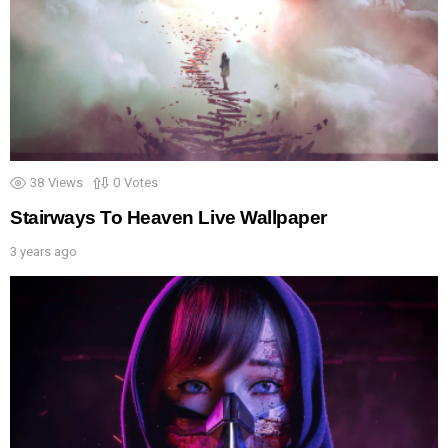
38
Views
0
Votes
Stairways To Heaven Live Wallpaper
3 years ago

════════

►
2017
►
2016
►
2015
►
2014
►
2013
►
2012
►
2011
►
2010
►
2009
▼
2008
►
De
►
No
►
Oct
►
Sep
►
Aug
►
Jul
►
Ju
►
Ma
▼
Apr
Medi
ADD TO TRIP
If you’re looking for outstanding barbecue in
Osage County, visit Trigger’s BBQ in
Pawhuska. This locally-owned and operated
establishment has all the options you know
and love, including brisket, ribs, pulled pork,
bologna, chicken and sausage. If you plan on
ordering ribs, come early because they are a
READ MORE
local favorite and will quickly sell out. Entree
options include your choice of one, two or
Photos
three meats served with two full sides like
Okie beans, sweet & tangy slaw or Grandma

════════

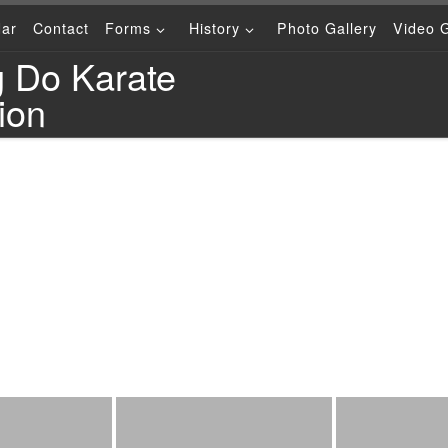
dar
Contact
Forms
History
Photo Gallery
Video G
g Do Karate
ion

════════

Required work: Using the listing above, copy exactly the line that contains "bologna, chicken and sausage. If you plan on", the line that contains "Okie beans, sweet & tangy slaw or Grandma", and each line that falls between them.

Task output:
bologna, chicken and sausage. If you plan on
ordering ribs, come early because they are a
READ MORE
local favorite and will quickly sell out. Entree
options include your choice of one, two or
Photos
three meats served with two full sides like
Okie beans, sweet & tangy slaw or Grandma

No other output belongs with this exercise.